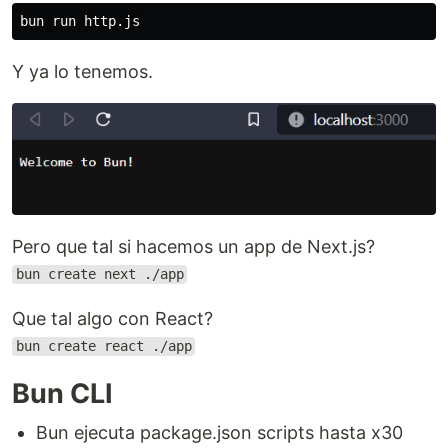
Y ya lo tenemos.
Pero que tal si hacemos un app de Next.js?
bun create next ./app
Que tal algo con React?
bun create react ./app
Bun CLI
Bun ejecuta package.json scripts hasta x30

::::::::::

WORK ITEM :: The lines from the one containing "bun create react ./app" through the final line of the listing above are all you should set down, exactly as written.

RESULT OF THE TASK ::
bun create react ./app
Bun CLI
Bun ejecuta package.json scripts hasta x30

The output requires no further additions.